What I should not do is review this movie. (Or any movie, really, but that’s another matter.)
This town is small enough that one of the audience came to the same coffee shop afterwards. “it’s not about a young adult writer,” she was saying emphatically to the barista, who was I suppose curious or pretending to be for the sake of small talk. It is about a young adult writer, but I was caught in the same identification that she was. “It’s not just high school” she said, eyes widening in confidence, “people--young people--really do get stuck like that, and they’re not psychotic.” Neither is Theron, despite the absurd character, Mavis, she is supposed to be playing. She knows better, but she does it all anyway: chases after her high school sweetheart, keeps but only loves her fluffy, purse-sized dog as much as she loves him, and drinks coca-cola every morning. It's supposed to be darkly funny, deadpan, but is instead depressingly real to people like me, and, apparently, someone else.
I imagined a crisis of imagination leading to this script. The author (”author,” Mavis always corrects anyone who calls her a “writer”) can’t write, as her protagonist cannot in the beginning. Fed up, the author decides to not filter anything, to do the authorial “fuck it” that her protagonist does with life. She sends Mavis off to do the least imaginitive thing possible, for her: get her high school boyfriend back. This is the author’s bare imaginitive act, while the rest is filled in with unhappy vignettes of mundanity: sending the dog out to feed from a plastic container that she never cleans up from the balcony (the camera shows us a pile), not connecting with but cynically sleeping with her date anyway, playing the same tired song on her mix tape over and over as she drives to her home town (which is tiresomely metaphoric). What was startling to me was the misery of interstate travel through small towns. Shot after shot of off-ramp chain eateries, mostly empty parking lots. This sort of imaginationlessness that Ashland, with its relative wealth, has relegated to the edges of town.
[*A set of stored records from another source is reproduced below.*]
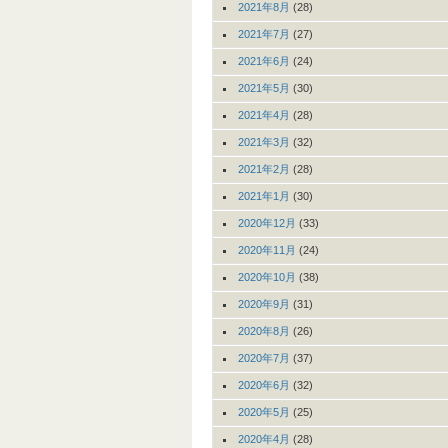
2021年8月
(28)
2021年7月
(27)
2021年6月
(24)
2021年5月
(30)
2021年4月
(28)
2021年3月
(32)
2021年2月
(28)
2021年1月
(30)
2020年12月
(33)
2020年11月
(24)
2020年10月
(38)
2020年9月
(31)
2020年8月
(26)
2020年7月
(37)
2020年6月
(32)
2020年5月
(25)
2020年4月
(28)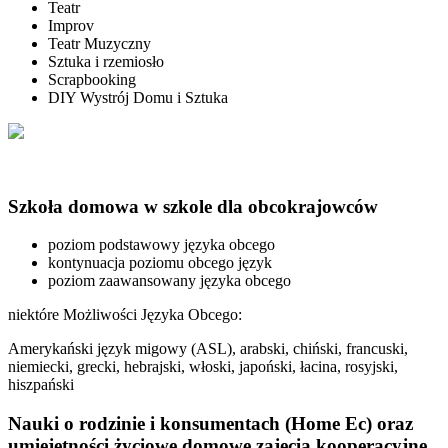
Teatr
Improv
Teatr Muzyczny
Sztuka i rzemiosło
Scrapbooking
DIY Wystrój Domu i Sztuka
Szkoła domowa w szkole dla obcokrajowców
poziom podstawowy języka obcego
kontynuacja poziomu obcego język
poziom zaawansowany języka obcego
niektóre Możliwości Języka Obcego:
Amerykański język migowy (ASL), arabski, chiński, francuski,
niemiecki, grecki, hebrajski, włoski, japoński, łacina, rosyjski,
hiszpański
Nauki o rodzinie i konsumentach (Home Ec) oraz
umiejętności życiowe domowe zajęcia kooperacyjne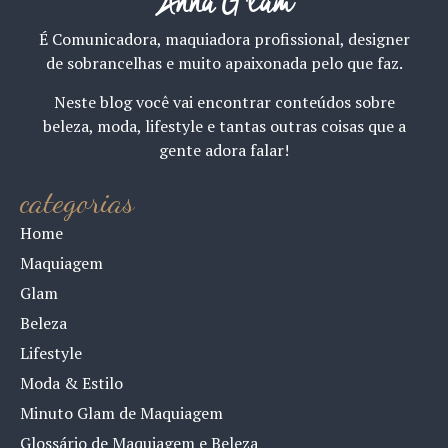
Anna Glam
É Comunicadora, maquiadora profissional, designer
de sobrancelhas e muito apaixonada pelo que faz.
Neste blog você vai encontrar conteúdos sobre
beleza, moda, lifestyle e tantas outras coisas que a
gente adora falar!
categorias
Home
Maquiagem
Glam
Beleza
Lifestyle
Moda & Estilo
Minuto Glam de Maquiagem
Glossário de Maquiagem e Beleza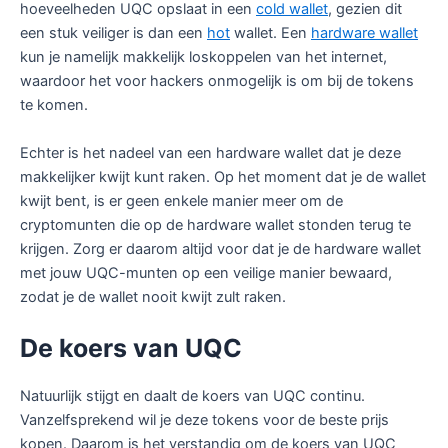
hoeveelheden UQC opslaat in een
cold wallet
, gezien dit
een stuk veiliger is dan een
hot
wallet. Een
hardware wallet
kun je namelijk makkelijk loskoppelen van het internet,
waardoor het voor hackers onmogelijk is om bij de tokens
te komen.
Echter is het nadeel van een hardware wallet dat je deze
makkelijker kwijt kunt raken. Op het moment dat je de wallet
kwijt bent, is er geen enkele manier meer om de
cryptomunten die op de hardware wallet stonden terug te
krijgen. Zorg er daarom altijd voor dat je de hardware wallet
met jouw UQC-munten op een veilige manier bewaard,
zodat je de wallet nooit kwijt zult raken.
De koers van UQC
Natuurlijk stijgt en daalt de koers van UQC continu.
Vanzelfsprekend wil je deze tokens voor de beste prijs
kopen. Daarom is het verstandig om de koers van UQC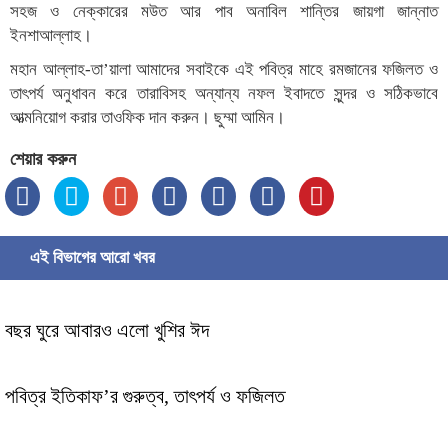
সহজ ও নেক্কারের মউত আর পাব অনাবিল শান্তির জায়গা জান্নাত
ইনশাআল্লাহ।
মহান আল্লাহ-তা’য়ালা আমাদের সবাইকে এই পবিত্র মাহে রমজানের ফজিলত ও
তাৎপর্য অনুধাবন করে তারাবিসহ অন্যান্য নফল ইবাদতে সুন্দর ও সঠিকভাবে
আত্মনিয়োগ করার তাওফিক দান করুন। ছুম্মা আমিন।
শেয়ার করুন
এই বিভাগের আরো খবর
বছর ঘুরে আবারও এলো খুশির ঈদ
পবিত্র ইতিকাফ’র গুরুত্ব, তাৎপর্য ও ফজিলত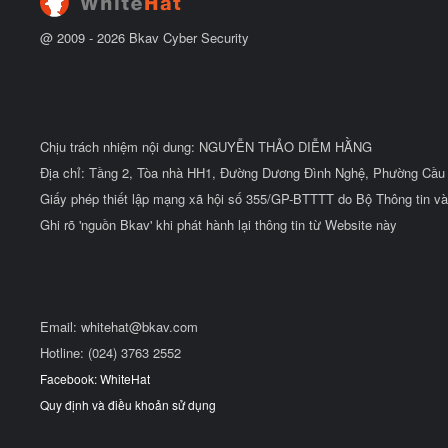
u
@ 2009 -
2026
Bkav Cyber Security
Chịu trách nhiệm nội dung: NGUYỄN THẢO DIỄM HẰNG
Địa chỉ: Tầng 2, Tòa nhà HH1, Đường Dương Đình Nghệ, Phường Cầu 
Giấy phép thiết lập mạng xã hội số 355/GP-BTTTT do Bộ Thông tin và
Ghi rõ 'nguồn Bkav' khi phát hành lại thông tin từ Website này
Email:
whitehat@bkav.com
Hotline: (024) 3763 2552
Facebook: WhiteHat
Quy định và điều khoản sử dụng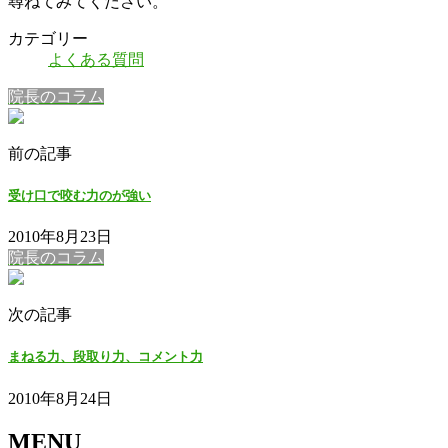
尋ねてみてください。
カテゴリー
よくある質問
院長のコラム
前の記事
受け口で咬む力のが強い
2010年8月23日
院長のコラム
次の記事
まねる力、段取り力、コメント力
2010年8月24日
MENU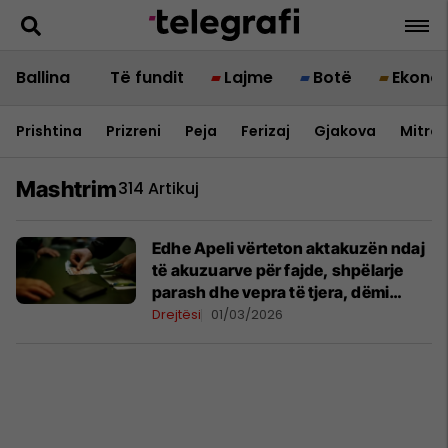
Ballina
Të fundit
Lajme
Botë
Ekono
Prishtina
Prizreni
Peja
Ferizaj
Gjakova
Mitrov
Mashtrim
314 Artikuj
Edhe Apeli vërteton aktakuzën ndaj
të akuzuarve për fajde, shpëlarje
parash dhe vepra të tjera, dëmi
pretendohet mbi 6 milionë euro
Drejtësi
01/03/2026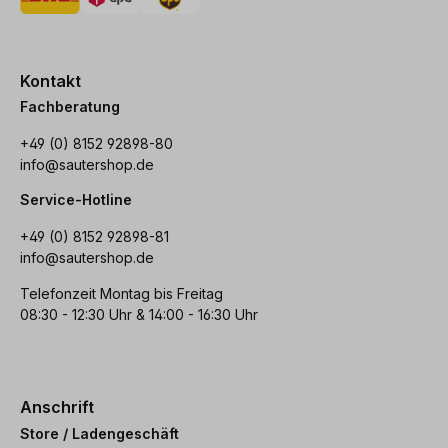
Kontakt
Fachberatung
+49 (0) 8152 92898-80
info@sautershop.de
Service-Hotline
+49 (0) 8152 92898-81
info@sautershop.de
Telefonzeit Montag bis Freitag
08:30 - 12:30 Uhr & 14:00 - 16:30 Uhr
Anschrift
Store / Ladengeschäft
“I’ve lived here all my life,” I told her, “but then I don’t hate Ashland as much as she does Mercury.” Ashland sucks less than Mercury. It’s more bearable, and complicates the upward mobility narrative blackly played out in this movie. Even the terribly cruel and self-loathing probably wouldn’t say that only nothings live here, as one tragic and ignored character does to our blonde heroine. What I said to the other moviegoer was that there seem to be two endings: the conventional ending in which everything is wrapped up in the last ten minutes: She decides, somewhat bewilderingly, to move on with her life. She gets into her broken car, eyes sunken with makeup meant to amplify a lack of makeup, but changed for the better. What this neat ending doesn't deal with is what I called the other ending, but it's not really an ending: After sleeping with the self-described "fat geek," she comes upstairs in her wine-stained getup and sits at the kitchen table with his sister, who idolizes her. The sister gives her a pep talk that consists of Mavis being better than everyone in Mercury. She, after all, went to the city, and writes things. Everyone who lives in Mercury is meant to, because they are nothing. She eats this up, smiling, and is convinced to go back to Minneapolis. "Take me with you," the sister pleads. "You're good here, Sandra, you're good," Mavis says, and leaves.
It figures that I would think that it’s too bad that the “having a life” option in this movie is marriage. The lifeless are single; the living are married with children.
It was not the sort of movie during which you have to keep from peeing your pants because you laugh so hard. But then, thankfully, it was also not the sort of movie in which characters regularly pee their pants to make you laugh. The most it ever roused the audience to was a sharp chuckle. More often I breathed out loudly through my nose in that barely laugh that's like a whisper. We all began laughing because, I guess, we expected a comedy to be funny. At some point we stopped straining.